Digital Humanities Summer Institute #DHSI18 Day 3 [Morning] Making Choices About Your Data

Making Choices About Your Data
Digital Humanities Summer Institute #DHSI18 Day 3 (Morning)
Paige Morgan and Yvonne Lam

Standardized rights statements: http://rightsstatements.org/en/
  • Controlled vocabularies
  • Working with Openrefine
  • Free work time
  • Lunch
  • Reading: Against Cleaning
  • Free work time
  • Tomorrow: Meeting with FemDH
Controlled vocabulary: a set of carefully chosen words and phrases used to help structure and define information so that it can be easily returned in a search, or parsed by analysis programs. May be the basis for taxonomies and ontologies; can be hierarchical or restricted in various ways.

Ex) Pizza vocabulary. 
Crust (deep dish; crispy)
Sauce (marinara, alfredo, olive oil)
Cheese (mozzarella, Provolone, parmesan)
Veggies (mushrooms, green peppers, onions, tomatoes, olives)
Meat

We can say every pizza must have a crust, must have one or more sauces, etc.
Can add another layer and say there are 'veggie pizzas' and 'meat pizzas' and what is within those categories with rules that say veggies cannot contain any ingredients from the meat. Principle is that people can only have what we put into the vocab, and the vocab can only describe what we have. 
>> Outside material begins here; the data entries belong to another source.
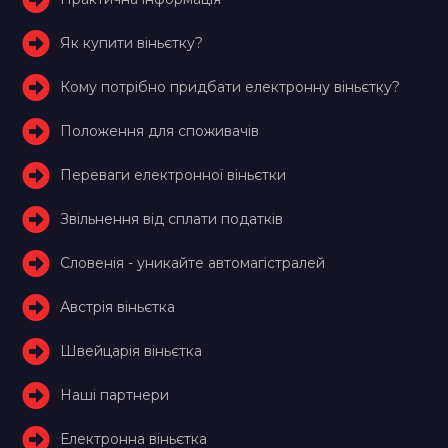
Як купити віньєтку?
Кому потрібно придбати електронну віньєтку?
Положення для споживачів
Переваги електронної віньєтки
Звільнення від сплати податків
Словенія - уникайте автомагістралей
Австрія віньєтка
Швейцарія віньєтка
Наші партнери
Електронна віньєтка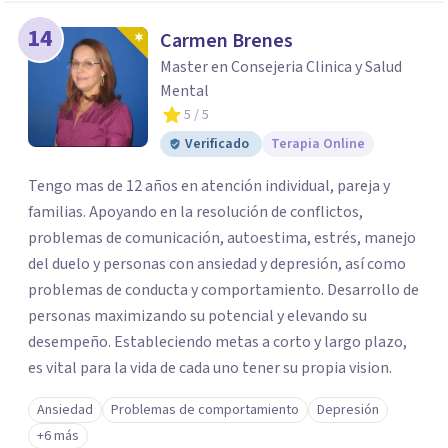
14
Carmen Brenes
Master en Consejeria Clinica y Salud
Mental
5
/ 5
Verificado
Terapia Online
Tengo mas de 12 años en atención individual, pareja y
familias. Apoyando en la resolución de conflictos,
problemas de comunicación, autoestima, estrés, manejo
del duelo y personas con ansiedad y depresión, así como
problemas de conducta y comportamiento. Desarrollo de
personas maximizando su potencial y elevando su
desempeño. Estableciendo metas a corto y largo plazo,
es vital para la vida de cada uno tener su propia vision.
Ansiedad
Problemas de comportamiento
Depresión
+6 más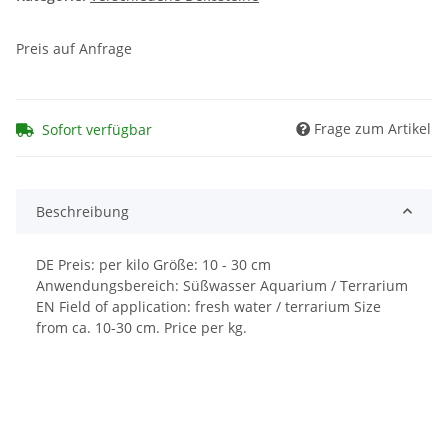
Preis auf Anfrage
Frage zum Artikel
Sofort verfügbar
Beschreibung
DE Preis: per kilo Größe: 10 - 30 cm
Anwendungsbereich: Süßwasser Aquarium / Terrarium
EN Field of application: fresh water / terrarium Size
from ca. 10-30 cm. Price per kg.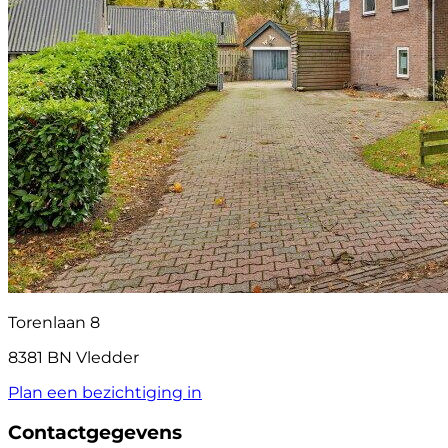
Torenlaan 8
8381 BN Vledder
Plan een bezichtiging in
Contactgegevens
Have we left anything out? Yes. Goat cheese, pineapple (need to add a fruit category), bleu cheese, pears. Can update controlled vocabulary but works better if you have your data dictionary and your documentation and thought carefully about whether there is going to be any confusion.
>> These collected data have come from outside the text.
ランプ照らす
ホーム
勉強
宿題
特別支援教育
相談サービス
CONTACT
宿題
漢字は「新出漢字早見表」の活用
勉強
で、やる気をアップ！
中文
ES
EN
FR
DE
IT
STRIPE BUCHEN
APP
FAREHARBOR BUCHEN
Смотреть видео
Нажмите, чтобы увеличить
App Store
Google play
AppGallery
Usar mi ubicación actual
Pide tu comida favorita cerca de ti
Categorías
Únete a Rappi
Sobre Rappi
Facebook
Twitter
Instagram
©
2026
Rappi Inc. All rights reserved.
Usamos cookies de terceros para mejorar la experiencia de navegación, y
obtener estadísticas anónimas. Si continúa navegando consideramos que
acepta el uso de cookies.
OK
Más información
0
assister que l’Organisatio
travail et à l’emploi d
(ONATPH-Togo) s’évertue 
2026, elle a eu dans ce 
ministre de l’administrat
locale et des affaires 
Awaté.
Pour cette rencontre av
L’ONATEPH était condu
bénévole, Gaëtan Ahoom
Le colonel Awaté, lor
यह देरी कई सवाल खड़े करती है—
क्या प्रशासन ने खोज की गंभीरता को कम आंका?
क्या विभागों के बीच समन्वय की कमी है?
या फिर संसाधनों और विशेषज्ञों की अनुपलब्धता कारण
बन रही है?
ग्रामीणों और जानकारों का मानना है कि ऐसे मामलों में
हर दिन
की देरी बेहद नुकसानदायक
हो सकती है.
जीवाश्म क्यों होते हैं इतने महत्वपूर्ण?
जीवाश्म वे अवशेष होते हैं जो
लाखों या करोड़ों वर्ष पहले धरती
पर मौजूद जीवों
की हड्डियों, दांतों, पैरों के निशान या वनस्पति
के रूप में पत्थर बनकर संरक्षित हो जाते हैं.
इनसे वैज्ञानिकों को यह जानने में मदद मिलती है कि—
In the scholarship in your field, does everyone agree on those terms and categories? Describe the choices you made, which ones are controversial, and why you made the choice you did--data dictionary. 
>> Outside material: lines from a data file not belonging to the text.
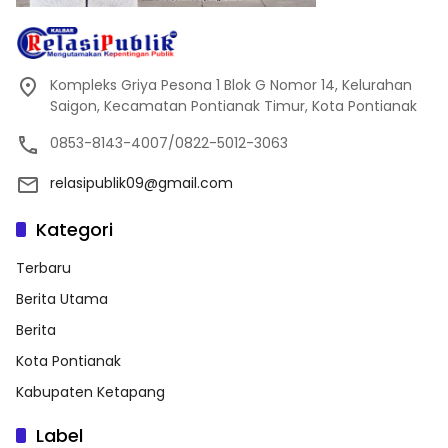
Kompleks Griya Pesona 1 Blok G Nomor 14, Kelurahan
Saigon, Kecamatan Pontianak Timur, Kota Pontianak
0853-8143-4007/0822-5012-3063
relasipublik09@gmail.com
Kategori
Terbaru
Berita Utama
Berita
Kota Pontianak
Kabupaten Ketapang
Label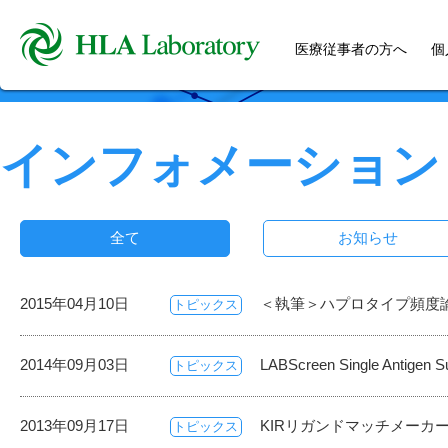
医療従事者の方へ
個
インフォメーション
全て
お知らせ
2015年04月10日
＜執筆＞ハプロタイプ頻度
トピックス
2014年09月03日
LABScreen Single Antige
トピックス
2013年09月17日
KIRリガンドマッチメーカ
トピックス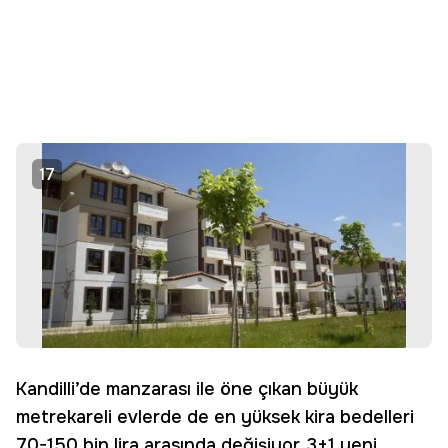
17
Kandilli’de manzarası ile öne çıkan büyük
metrekareli evlerde de en yüksek kira bedelleri
70-150 bin lira arasında değişiyor. 3+1 yeni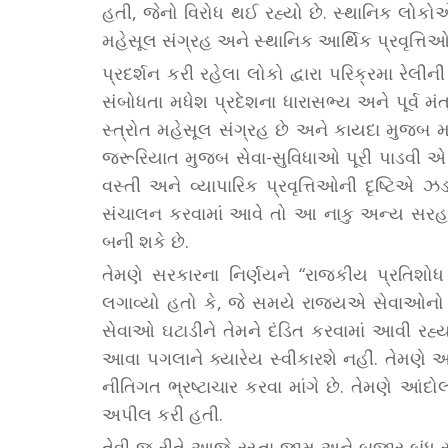
હતી, જેનો વિરોધ થઈ રહ્યો છે. સ્થાનિક લોકોએ
મહેસૂલ સંગ્રહ અને સ્થાનિક આર્થિક પ્રવૃત્ત
પ્રદર્શન કરી રહેલા લોકો દ્વારા પરિક્રમા રેલી
સંબોધતા મધેશ પ્રદેશના ધારાસભ્ય અને પૂર્વ મં
સ્ત્રોત મહેસૂલ સંગ્રહ છે અને કાયદા મુજબ 
જરૂરિયાત મુજબ સેવા-સુવિધાઓ પૂરી પાડવી એ પણ
વસ્તી અને વ્યાપારિક પ્રવૃત્તિઓની દૃષ્ટિએ ઝડ
સંચાલન કરવામાં આવે તો આ નાકુ અન્ય સરહદી
બની શકે છે.
તેમણે સરકારના નિર્ણયને “રાજકીય પ્રતિશો
લગાવ્યો હતો કે, જે સમયે રાજ્યએ સેવાઓનો 
સેવાઓ ઘટાડીને તેમને દંડિત કરવામાં આવી રહ
આવા પગલાને ક્યારેય સ્વીકારશે નહીં. તેમણે
નીતિગત ભ્રષ્ટાચાર કરવા માંગે છે. તેમણે આ
અપીલ કરી હતી.
તેવી જ રીતે આજે રસ્તા જામ અને બજાર બંધ રા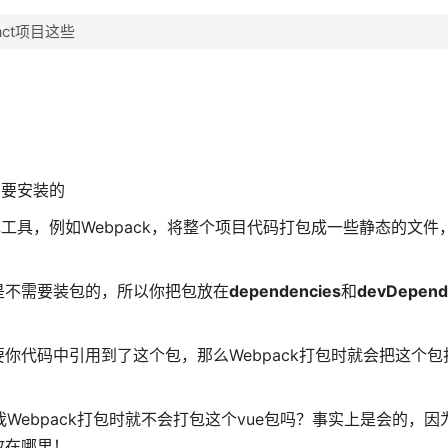
ct项目这些
需要安装的
具，例如Webpack，将整个项目代码打包成一些静态的文件
是不需要装包的，所以你把包放在
dependencies
和
devDepend
你代码中引用到了这个包，那么Webpack打包时就会把这个包
，我Webpack打包时就不会打包这个vue包吗？事实上是会的，因为
放在哪里！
Ways of thinking about controlled vocabs
  • they can only have what we put into the controlled vocab; vocab can only describe what we have
  • Where is the material in your controlled vocab coming from?
    • Are there groups of terms in your area? Do people in your field fully agree on those terms?
    • External vocabs?
    • Your discipline?
  • How much compromise is appropriate?
Example of a range of vocabularies/taxonomies in action: dbpedia.org - Wikipedia's back end. URLs in Wikipedia but replace wiki with db. (See John Lennon - see the subject list as how a person is parsed. [dbc is part of a particular ontology] - get sense of the different categories this particular vocab uses to describe people). Your vocabulary: you might use base vocabulary so you might add items (give originators credit, but can say you think vocab is incomplete or racist or misogynist, ask what's there, what's not there).

How much compromise is appropriate? Could use dbpedia's categories to structure info and make consistent with dbpedia, would make it possible for your info to go into Wiki/dbpedia. But may have to decide whether other vocabulary already existing means enough of the same thing, or will there be confusion.

One place to find people's taxonomies: Linked Open Vocabularies (getting into linked open data) http://lov.okfn.org/dataset/lov/

Example: Getty Program vocabulary vocab.getty.edu/ontology - 

VIAF - Virtual International Authority File (from authoritative libraries). If wanted to update to URIs instead of just names, OpenRefine will allow that.

Are controlled vocabularies and taxonomies a way to retain more complexity in your data?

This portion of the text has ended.